* Action item: An image-free reproduction of the data below is needed: print it exactly.

[Document structure recognition data]
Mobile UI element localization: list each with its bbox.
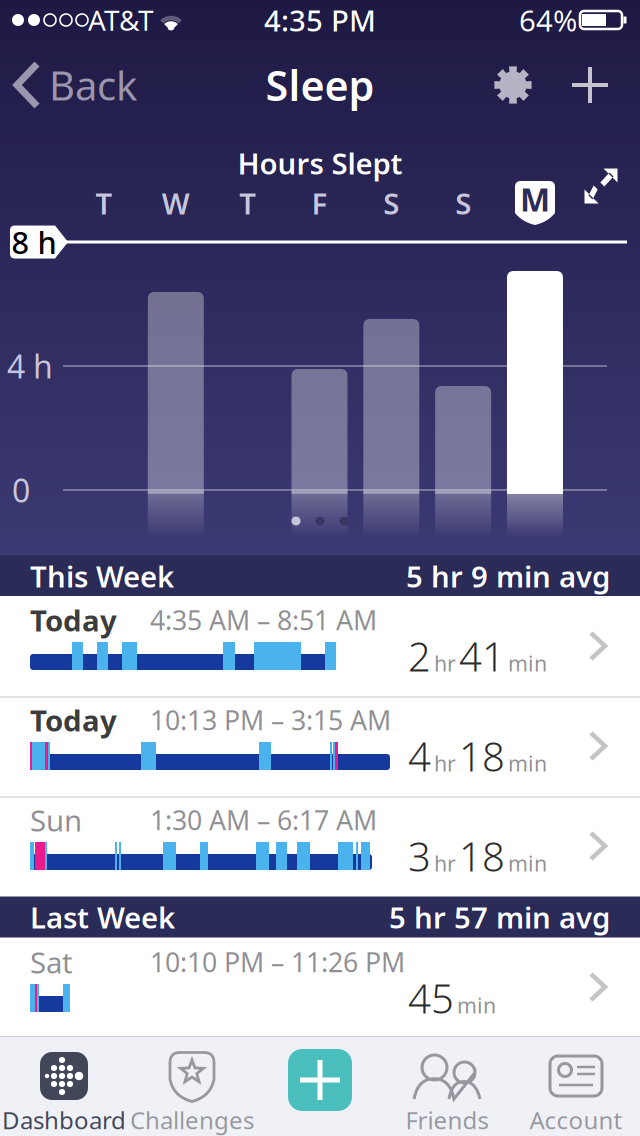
staticText: Hours Slept xyxy=(238,144,402,182)
staticText: 2 xyxy=(408,629,431,682)
button[interactable]: Sat xyxy=(0,938,640,1036)
button[interactable]: Account xyxy=(512,1036,640,1136)
button[interactable]: Page 2 xyxy=(316,516,324,526)
staticText: 5 hr 9 min avg xyxy=(406,556,610,596)
button[interactable]: Today xyxy=(0,696,640,796)
staticText: min xyxy=(508,649,547,677)
staticText: 5 hr 57 min avg xyxy=(389,898,610,936)
staticText: min xyxy=(508,849,547,877)
staticText: T xyxy=(96,184,112,222)
button[interactable]: Add xyxy=(572,67,608,103)
staticText: 64% xyxy=(519,0,577,40)
button[interactable]: Settings xyxy=(494,66,532,104)
staticText: 4:35 AM – 8:51 AM xyxy=(150,602,377,638)
staticText: Today xyxy=(30,700,117,740)
staticText: 3 xyxy=(408,829,431,882)
staticText: Sat xyxy=(30,942,73,982)
staticText: Last Week xyxy=(30,898,175,936)
button[interactable]: Today xyxy=(0,596,640,696)
button[interactable]: Back xyxy=(17,61,137,109)
staticText: 10:10 PM – 11:26 PM xyxy=(150,944,405,980)
staticText: Today xyxy=(30,600,117,640)
staticText: Friends xyxy=(406,1104,488,1136)
staticText: 18 xyxy=(459,829,505,882)
staticText: 10:13 PM – 3:15 AM xyxy=(150,702,391,738)
staticText: F xyxy=(312,184,328,222)
button[interactable]: Page 3 xyxy=(340,516,348,526)
staticText: 8 h xyxy=(12,222,56,262)
staticText: M xyxy=(520,178,550,220)
staticText: 18 xyxy=(459,729,505,782)
staticText: Dashboard xyxy=(2,1104,126,1136)
staticText: Sun xyxy=(30,800,82,840)
staticText: 0 xyxy=(12,469,30,511)
staticText: Account xyxy=(530,1104,622,1136)
staticText: 1:30 AM – 6:17 AM xyxy=(150,802,377,838)
button[interactable]: Log activity xyxy=(288,1049,352,1111)
button[interactable]: Sun xyxy=(0,796,640,896)
staticText: 4 h xyxy=(7,345,53,387)
staticText: Back xyxy=(49,58,137,112)
button[interactable]: Challenges xyxy=(128,1036,256,1136)
staticText: min xyxy=(457,991,496,1019)
button[interactable]: Expand chart xyxy=(584,168,618,204)
staticText: AT&T xyxy=(88,1,154,39)
button[interactable]: Friends xyxy=(383,1036,511,1136)
staticText: S xyxy=(455,184,471,222)
staticText: Challenges xyxy=(130,1104,254,1136)
staticText: 4 xyxy=(408,729,431,782)
staticText: hr xyxy=(434,649,456,677)
button[interactable]: Dashboard xyxy=(0,1036,128,1136)
staticText: 4:35 PM xyxy=(264,0,376,40)
staticText: min xyxy=(508,749,547,777)
staticText: hr xyxy=(434,749,456,777)
staticText: hr xyxy=(434,849,456,877)
staticText: Sleep xyxy=(266,58,374,112)
staticText: 45 xyxy=(408,971,454,1024)
staticText: This Week xyxy=(30,556,174,596)
staticText: 41 xyxy=(459,629,505,682)
staticText: S xyxy=(383,184,399,222)
staticText: T xyxy=(239,184,256,222)
staticText: W xyxy=(162,184,190,222)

* Result below:
Mobile UI element localization: list each with its bbox.
staticText: Hours Slept xyxy=(238,144,402,182)
staticText: 2 xyxy=(408,629,431,682)
button[interactable]: Sat xyxy=(0,938,640,1036)
button[interactable]: Account xyxy=(512,1036,640,1136)
button[interactable]: Page 2 xyxy=(316,516,324,526)
staticText: 5 hr 9 min avg xyxy=(406,556,610,596)
button[interactable]: Today xyxy=(0,696,640,796)
staticText: min xyxy=(508,649,547,677)
staticText: 5 hr 57 min avg xyxy=(389,898,610,936)
staticText: min xyxy=(508,849,547,877)
staticText: T xyxy=(96,184,112,222)
button[interactable]: Add xyxy=(572,67,608,103)
staticText: 64% xyxy=(519,0,577,40)
button[interactable]: Settings xyxy=(494,66,532,104)
staticText: 4:35 AM – 8:51 AM xyxy=(150,602,377,638)
staticText: Today xyxy=(30,700,117,740)
staticText: 3 xyxy=(408,829,431,882)
staticText: Sat xyxy=(30,942,73,982)
staticText: Last Week xyxy=(30,898,175,936)
button[interactable]: Today xyxy=(0,596,640,696)
button[interactable]: Back xyxy=(17,61,137,109)
staticText: 10:10 PM – 11:26 PM xyxy=(150,944,405,980)
staticText: Today xyxy=(30,600,117,640)
staticText: Friends xyxy=(406,1104,488,1136)
staticText: 18 xyxy=(459,829,505,882)
staticText: 10:13 PM – 3:15 AM xyxy=(150,702,391,738)
staticText: F xyxy=(312,184,328,222)
button[interactable]: Page 3 xyxy=(340,516,348,526)
staticText: 8 h xyxy=(12,222,56,262)
staticText: M xyxy=(520,178,550,220)
staticText: 18 xyxy=(459,729,505,782)
staticText: Dashboard xyxy=(2,1104,126,1136)
staticText: Sun xyxy=(30,800,82,840)
staticText: 0 xyxy=(12,469,30,511)
staticText: Account xyxy=(530,1104,622,1136)
staticText: 1:30 AM – 6:17 AM xyxy=(150,802,377,838)
button[interactable]: Log activity xyxy=(288,1049,352,1111)
button[interactable]: Sun xyxy=(0,796,640,896)
staticText: 4 h xyxy=(7,345,53,387)
staticText: Back xyxy=(49,58,137,112)
button[interactable]: Challenges xyxy=(128,1036,256,1136)
staticText: min xyxy=(457,991,496,1019)
button[interactable]: Expand chart xyxy=(584,168,618,204)
staticText: AT&T xyxy=(88,1,154,39)
button[interactable]: Friends xyxy=(383,1036,511,1136)
staticText: S xyxy=(455,184,471,222)
staticText: Challenges xyxy=(130,1104,254,1136)
staticText: 4 xyxy=(408,729,431,782)
staticText: hr xyxy=(434,649,456,677)
button[interactable]: Dashboard xyxy=(0,1036,128,1136)
staticText: 4:35 PM xyxy=(264,0,376,40)
staticText: min xyxy=(508,749,547,777)
staticText: hr xyxy=(434,749,456,777)
staticText: hr xyxy=(434,849,456,877)
staticText: Sleep xyxy=(266,58,374,112)
staticText: 45 xyxy=(408,971,454,1024)
staticText: This Week xyxy=(30,556,174,596)
staticText: 41 xyxy=(459,629,505,682)
staticText: S xyxy=(383,184,399,222)
staticText: T xyxy=(239,184,256,222)
staticText: W xyxy=(162,184,190,222)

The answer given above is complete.